**Problem details**
Check every line of the entries below for the word "series". Then give the number of lines that have it, with nothing added.

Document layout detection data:
___
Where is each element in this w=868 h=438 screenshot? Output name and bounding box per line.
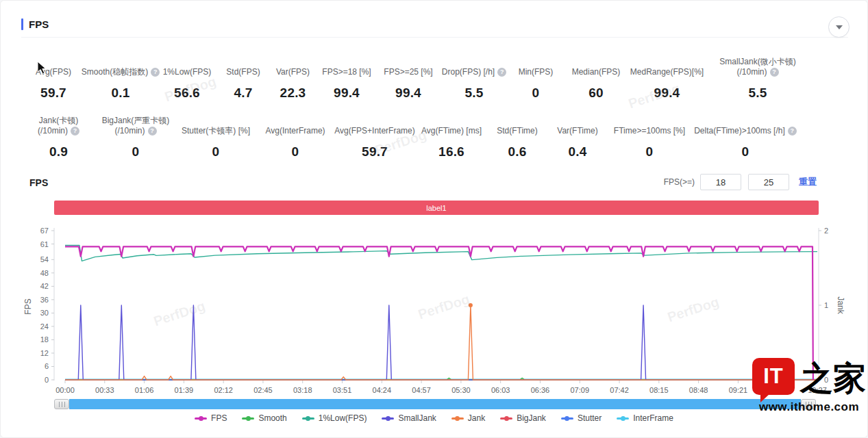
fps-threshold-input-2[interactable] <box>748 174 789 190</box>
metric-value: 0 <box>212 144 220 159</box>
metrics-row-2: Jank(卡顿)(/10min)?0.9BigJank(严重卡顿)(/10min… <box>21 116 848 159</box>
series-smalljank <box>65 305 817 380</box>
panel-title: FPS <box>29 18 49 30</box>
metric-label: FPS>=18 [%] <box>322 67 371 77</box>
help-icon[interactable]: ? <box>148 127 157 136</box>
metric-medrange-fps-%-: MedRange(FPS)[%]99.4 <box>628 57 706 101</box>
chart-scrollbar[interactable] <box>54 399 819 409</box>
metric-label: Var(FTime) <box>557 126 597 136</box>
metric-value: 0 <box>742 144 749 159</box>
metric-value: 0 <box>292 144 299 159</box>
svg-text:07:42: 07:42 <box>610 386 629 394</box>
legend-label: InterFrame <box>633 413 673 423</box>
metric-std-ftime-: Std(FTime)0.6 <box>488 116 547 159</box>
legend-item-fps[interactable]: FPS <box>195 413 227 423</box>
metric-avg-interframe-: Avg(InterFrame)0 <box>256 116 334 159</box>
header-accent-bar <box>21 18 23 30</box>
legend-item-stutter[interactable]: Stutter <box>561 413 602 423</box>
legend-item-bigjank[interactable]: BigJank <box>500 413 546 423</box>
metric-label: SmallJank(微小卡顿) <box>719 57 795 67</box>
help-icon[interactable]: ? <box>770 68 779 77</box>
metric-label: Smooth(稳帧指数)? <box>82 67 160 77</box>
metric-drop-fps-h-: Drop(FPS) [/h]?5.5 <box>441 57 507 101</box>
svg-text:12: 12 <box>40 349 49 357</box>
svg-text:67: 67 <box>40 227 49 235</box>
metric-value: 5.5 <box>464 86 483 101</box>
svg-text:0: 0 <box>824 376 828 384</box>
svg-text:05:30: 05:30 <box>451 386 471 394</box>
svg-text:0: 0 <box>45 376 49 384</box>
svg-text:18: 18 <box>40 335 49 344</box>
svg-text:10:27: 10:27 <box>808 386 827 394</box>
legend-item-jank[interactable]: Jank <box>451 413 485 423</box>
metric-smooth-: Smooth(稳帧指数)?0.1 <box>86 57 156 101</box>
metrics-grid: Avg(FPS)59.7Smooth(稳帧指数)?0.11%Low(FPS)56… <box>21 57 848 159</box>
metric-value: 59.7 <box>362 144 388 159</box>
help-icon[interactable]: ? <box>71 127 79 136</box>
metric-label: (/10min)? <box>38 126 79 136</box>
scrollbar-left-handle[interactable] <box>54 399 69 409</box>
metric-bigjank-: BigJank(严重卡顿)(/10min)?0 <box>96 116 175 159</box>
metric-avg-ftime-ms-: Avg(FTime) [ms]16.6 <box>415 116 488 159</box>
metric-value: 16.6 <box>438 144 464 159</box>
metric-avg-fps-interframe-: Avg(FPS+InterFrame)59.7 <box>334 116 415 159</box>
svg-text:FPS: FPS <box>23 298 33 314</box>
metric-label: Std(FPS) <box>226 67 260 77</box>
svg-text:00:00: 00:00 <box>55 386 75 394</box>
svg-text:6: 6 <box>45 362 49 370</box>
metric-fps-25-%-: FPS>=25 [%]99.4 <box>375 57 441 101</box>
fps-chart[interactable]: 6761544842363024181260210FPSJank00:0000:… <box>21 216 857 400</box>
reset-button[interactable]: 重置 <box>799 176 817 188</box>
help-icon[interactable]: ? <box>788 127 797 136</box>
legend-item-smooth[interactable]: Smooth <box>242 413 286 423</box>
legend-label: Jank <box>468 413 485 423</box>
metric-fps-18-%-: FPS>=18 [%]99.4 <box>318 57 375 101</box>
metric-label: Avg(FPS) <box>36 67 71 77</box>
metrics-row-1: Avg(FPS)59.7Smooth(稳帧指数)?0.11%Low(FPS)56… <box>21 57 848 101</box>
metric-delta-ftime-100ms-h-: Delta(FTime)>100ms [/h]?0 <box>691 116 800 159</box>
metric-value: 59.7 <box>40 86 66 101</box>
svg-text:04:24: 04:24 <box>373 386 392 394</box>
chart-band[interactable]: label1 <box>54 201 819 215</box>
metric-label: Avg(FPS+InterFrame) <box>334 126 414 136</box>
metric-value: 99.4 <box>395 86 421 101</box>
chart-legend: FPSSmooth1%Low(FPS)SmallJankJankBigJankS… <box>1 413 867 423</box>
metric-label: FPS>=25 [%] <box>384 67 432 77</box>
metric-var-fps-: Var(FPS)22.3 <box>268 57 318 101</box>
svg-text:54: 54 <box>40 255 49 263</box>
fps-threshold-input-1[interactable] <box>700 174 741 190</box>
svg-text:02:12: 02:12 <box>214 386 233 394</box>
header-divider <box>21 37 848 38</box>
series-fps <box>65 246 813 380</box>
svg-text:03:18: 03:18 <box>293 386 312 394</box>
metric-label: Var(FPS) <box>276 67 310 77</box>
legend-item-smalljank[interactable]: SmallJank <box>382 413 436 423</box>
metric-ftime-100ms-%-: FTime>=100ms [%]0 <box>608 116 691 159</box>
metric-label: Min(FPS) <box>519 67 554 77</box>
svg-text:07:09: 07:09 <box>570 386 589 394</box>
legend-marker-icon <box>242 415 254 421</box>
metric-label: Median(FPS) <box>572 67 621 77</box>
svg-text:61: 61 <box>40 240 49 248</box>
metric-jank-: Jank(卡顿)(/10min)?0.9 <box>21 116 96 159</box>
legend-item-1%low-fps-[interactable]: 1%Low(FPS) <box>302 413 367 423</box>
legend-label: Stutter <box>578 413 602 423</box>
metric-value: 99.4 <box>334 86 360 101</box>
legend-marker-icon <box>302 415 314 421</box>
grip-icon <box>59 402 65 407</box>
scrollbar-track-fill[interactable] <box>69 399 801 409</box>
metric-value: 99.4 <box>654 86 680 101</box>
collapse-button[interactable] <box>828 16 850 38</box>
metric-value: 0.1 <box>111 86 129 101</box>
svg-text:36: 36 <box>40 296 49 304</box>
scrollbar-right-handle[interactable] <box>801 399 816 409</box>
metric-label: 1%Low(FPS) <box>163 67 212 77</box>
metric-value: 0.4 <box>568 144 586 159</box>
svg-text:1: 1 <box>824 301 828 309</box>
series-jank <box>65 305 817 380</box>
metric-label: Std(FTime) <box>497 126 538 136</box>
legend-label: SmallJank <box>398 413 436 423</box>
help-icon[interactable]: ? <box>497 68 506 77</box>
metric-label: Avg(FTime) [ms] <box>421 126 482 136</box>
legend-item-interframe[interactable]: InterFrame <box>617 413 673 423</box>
___
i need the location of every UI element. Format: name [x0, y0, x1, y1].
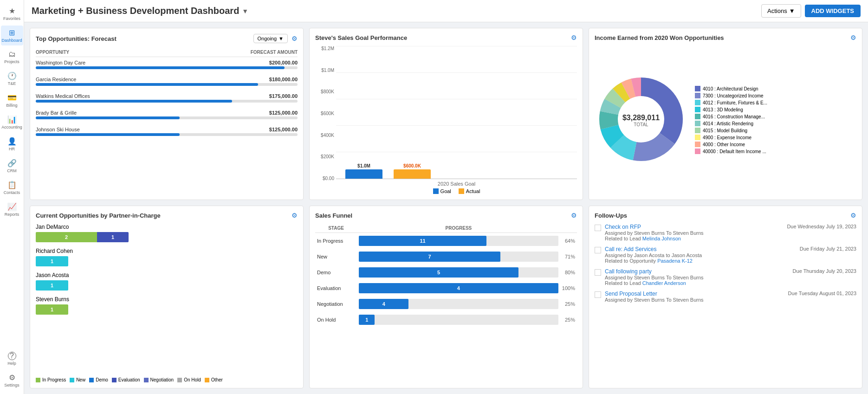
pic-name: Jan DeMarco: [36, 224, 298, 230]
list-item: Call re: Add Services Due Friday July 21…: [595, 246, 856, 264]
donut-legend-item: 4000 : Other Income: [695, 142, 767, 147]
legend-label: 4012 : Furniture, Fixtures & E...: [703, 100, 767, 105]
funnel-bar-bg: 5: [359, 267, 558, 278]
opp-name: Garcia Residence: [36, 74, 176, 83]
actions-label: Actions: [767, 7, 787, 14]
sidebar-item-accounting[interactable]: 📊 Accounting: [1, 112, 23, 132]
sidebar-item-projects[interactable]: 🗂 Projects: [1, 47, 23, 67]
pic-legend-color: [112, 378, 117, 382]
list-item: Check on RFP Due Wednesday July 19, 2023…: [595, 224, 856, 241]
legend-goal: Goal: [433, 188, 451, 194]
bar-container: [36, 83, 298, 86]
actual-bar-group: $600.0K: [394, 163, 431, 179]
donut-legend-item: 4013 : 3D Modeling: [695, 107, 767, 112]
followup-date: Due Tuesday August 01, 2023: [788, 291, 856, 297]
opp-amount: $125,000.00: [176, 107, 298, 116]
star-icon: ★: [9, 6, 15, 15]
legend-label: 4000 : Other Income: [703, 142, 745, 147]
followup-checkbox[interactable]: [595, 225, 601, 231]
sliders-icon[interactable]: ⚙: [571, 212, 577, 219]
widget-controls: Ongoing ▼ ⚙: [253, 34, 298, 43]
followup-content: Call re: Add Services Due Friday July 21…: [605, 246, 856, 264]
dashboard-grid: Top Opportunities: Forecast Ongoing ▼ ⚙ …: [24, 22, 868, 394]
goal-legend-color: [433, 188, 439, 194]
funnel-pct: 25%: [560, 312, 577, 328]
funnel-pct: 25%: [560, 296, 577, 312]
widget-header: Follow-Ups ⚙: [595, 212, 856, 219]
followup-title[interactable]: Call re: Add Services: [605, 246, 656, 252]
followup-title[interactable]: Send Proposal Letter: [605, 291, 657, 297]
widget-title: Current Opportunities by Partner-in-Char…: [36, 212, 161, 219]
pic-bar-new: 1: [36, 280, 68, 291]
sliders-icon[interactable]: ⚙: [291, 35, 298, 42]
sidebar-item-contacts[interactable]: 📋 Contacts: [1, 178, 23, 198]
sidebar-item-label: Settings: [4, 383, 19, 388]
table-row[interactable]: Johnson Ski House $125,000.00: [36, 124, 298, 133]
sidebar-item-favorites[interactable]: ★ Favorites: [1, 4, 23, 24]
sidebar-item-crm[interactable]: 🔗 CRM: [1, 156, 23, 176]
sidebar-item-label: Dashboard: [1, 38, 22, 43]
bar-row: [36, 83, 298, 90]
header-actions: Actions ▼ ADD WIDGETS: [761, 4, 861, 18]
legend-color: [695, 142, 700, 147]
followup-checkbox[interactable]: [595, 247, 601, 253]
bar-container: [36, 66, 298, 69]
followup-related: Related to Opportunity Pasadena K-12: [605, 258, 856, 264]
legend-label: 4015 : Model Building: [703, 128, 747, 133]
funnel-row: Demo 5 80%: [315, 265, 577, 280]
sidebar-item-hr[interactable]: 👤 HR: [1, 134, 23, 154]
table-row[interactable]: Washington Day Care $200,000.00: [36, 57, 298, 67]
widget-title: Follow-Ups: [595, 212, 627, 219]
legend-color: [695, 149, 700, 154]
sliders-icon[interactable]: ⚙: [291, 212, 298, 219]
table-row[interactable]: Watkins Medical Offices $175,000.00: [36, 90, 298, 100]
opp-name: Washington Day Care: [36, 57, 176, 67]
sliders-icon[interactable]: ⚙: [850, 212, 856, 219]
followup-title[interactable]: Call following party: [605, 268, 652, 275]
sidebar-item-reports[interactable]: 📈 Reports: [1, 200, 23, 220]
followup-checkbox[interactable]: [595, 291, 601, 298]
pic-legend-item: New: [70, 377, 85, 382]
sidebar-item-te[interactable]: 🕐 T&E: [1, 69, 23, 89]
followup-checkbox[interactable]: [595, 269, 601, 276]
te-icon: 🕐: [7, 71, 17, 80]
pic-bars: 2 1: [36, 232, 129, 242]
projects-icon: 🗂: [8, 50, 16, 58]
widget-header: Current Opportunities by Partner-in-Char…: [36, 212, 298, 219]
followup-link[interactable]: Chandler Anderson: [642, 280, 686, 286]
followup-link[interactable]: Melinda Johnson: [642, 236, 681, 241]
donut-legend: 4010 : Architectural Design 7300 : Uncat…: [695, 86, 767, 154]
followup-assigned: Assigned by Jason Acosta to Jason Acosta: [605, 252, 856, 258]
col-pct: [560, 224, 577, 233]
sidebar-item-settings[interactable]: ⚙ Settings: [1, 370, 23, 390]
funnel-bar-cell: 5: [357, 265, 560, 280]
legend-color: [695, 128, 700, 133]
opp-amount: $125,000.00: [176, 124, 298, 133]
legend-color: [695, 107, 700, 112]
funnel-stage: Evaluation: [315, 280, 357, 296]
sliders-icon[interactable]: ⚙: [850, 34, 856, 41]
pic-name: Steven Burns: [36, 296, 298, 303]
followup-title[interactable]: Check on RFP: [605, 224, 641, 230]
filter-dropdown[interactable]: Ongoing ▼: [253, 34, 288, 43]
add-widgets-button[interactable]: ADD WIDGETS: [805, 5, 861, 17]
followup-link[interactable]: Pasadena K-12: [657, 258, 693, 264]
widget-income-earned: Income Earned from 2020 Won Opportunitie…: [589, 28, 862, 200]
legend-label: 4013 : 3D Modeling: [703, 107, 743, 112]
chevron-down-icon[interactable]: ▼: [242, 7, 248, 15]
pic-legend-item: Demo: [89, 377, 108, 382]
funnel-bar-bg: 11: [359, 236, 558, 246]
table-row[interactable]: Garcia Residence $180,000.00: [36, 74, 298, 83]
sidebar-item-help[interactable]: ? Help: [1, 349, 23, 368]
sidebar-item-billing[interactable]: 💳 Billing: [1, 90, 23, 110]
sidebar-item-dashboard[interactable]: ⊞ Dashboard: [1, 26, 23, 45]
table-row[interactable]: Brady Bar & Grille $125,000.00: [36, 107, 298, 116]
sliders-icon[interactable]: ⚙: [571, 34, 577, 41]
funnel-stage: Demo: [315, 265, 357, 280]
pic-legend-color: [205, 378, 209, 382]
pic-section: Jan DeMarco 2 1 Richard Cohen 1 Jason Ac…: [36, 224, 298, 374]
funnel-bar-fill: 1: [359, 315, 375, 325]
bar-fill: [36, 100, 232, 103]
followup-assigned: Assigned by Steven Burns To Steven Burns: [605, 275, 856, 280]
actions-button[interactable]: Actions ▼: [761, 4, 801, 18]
___
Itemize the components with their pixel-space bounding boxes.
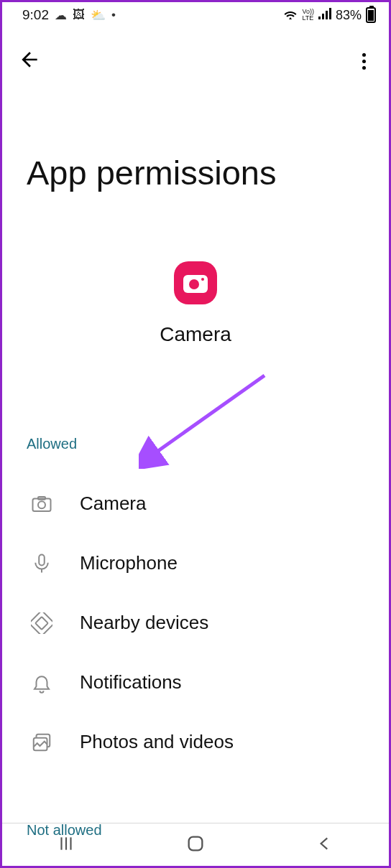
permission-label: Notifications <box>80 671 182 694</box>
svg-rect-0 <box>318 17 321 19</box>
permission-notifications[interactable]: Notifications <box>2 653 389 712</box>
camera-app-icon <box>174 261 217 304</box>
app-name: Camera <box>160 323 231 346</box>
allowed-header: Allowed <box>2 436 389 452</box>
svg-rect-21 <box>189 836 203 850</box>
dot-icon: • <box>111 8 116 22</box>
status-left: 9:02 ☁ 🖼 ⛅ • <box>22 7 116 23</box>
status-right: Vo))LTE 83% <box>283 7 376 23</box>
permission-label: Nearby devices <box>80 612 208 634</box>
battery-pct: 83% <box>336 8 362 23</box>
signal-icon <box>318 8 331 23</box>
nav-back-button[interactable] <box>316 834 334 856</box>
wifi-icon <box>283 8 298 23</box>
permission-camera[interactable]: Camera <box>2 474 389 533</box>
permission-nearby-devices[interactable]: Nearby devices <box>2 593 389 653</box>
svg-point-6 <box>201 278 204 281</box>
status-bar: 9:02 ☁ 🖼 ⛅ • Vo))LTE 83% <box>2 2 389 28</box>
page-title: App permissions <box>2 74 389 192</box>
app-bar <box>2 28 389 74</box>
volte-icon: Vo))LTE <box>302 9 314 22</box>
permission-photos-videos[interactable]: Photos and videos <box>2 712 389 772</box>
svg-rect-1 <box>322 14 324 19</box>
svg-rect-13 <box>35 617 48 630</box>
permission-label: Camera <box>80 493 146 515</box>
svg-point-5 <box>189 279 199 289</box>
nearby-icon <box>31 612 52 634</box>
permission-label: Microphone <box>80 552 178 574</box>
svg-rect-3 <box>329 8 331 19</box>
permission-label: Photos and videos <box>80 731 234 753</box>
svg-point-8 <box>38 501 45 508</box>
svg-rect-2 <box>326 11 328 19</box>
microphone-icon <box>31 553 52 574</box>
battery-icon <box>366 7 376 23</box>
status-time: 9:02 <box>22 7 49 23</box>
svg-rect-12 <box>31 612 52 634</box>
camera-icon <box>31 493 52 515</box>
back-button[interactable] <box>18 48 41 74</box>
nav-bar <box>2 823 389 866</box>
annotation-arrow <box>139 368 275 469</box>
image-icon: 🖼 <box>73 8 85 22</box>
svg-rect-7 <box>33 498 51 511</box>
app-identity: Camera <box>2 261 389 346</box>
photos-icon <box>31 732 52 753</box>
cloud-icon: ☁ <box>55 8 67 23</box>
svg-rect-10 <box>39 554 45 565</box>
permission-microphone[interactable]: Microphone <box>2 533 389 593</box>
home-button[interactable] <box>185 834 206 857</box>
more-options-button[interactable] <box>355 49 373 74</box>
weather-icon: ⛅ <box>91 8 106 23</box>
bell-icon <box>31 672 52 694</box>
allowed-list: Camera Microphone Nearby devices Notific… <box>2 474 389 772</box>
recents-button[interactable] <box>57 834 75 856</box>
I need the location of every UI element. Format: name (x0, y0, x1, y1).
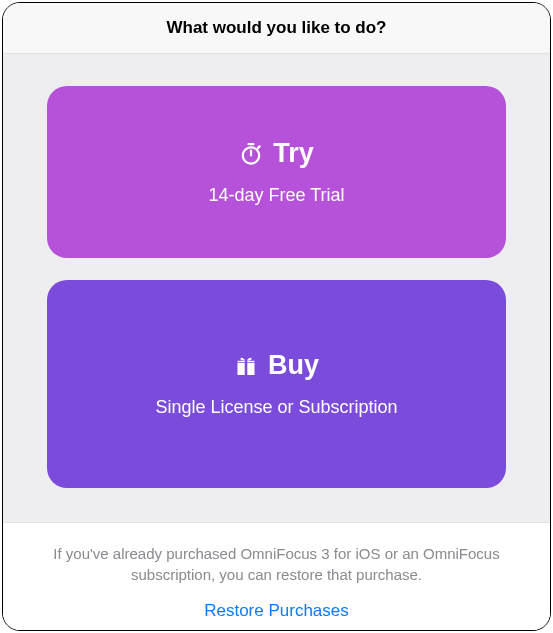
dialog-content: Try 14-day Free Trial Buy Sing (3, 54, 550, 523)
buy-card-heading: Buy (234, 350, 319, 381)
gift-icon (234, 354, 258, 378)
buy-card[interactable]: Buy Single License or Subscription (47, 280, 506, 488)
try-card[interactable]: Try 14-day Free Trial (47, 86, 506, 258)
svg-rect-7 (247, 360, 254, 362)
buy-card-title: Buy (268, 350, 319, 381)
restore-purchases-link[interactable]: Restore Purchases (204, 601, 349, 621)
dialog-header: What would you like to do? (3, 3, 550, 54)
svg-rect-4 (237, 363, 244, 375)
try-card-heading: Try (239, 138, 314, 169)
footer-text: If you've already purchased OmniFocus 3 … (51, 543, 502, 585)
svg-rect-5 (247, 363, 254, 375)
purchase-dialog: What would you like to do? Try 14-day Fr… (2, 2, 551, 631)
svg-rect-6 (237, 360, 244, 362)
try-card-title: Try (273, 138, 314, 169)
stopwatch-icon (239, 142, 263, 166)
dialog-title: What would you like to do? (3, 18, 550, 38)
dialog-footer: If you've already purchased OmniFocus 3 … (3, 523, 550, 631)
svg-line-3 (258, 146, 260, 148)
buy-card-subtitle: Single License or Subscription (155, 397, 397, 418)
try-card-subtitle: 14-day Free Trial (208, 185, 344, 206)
___
**Task solution**
3